ACTIVITY
Could you give the records below again exactly, without the pictures?
-------- MATERIAL TO PROCESS
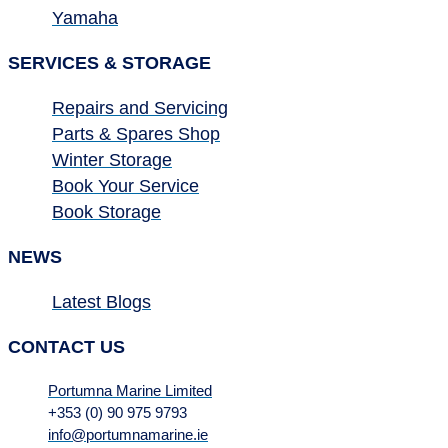
Yamaha
SERVICES & STORAGE
Repairs and Servicing
Parts & Spares Shop
Winter Storage
Book Your Service
Book Storage
NEWS
Latest Blogs
CONTACT US
Portumna Marine Limited
+353 (0) 90 975 9793
info@portumnamarine.ie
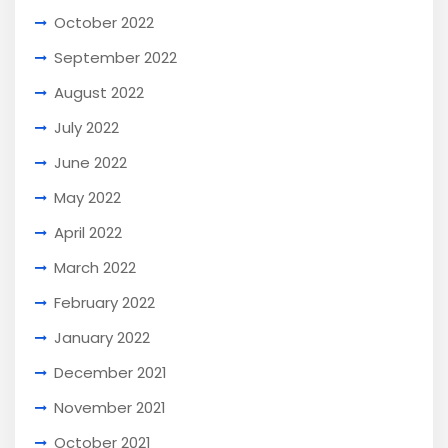
October 2022
September 2022
August 2022
July 2022
June 2022
May 2022
April 2022
March 2022
February 2022
January 2022
December 2021
November 2021
October 2021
----------------
SOLUTION TO THIS PROBLEM
Yamaha
SERVICES & STORAGE
Repairs and Servicing
Parts & Spares Shop
Winter Storage
Book Your Service
Book Storage
NEWS
Latest Blogs
CONTACT US
Portumna Marine Limited
+353 (0) 90 975 9793
info@portumnamarine.ie
October 2022
September 2022
August 2022
July 2022
June 2022
May 2022
April 2022
March 2022
February 2022
January 2022
December 2021
November 2021
October 2021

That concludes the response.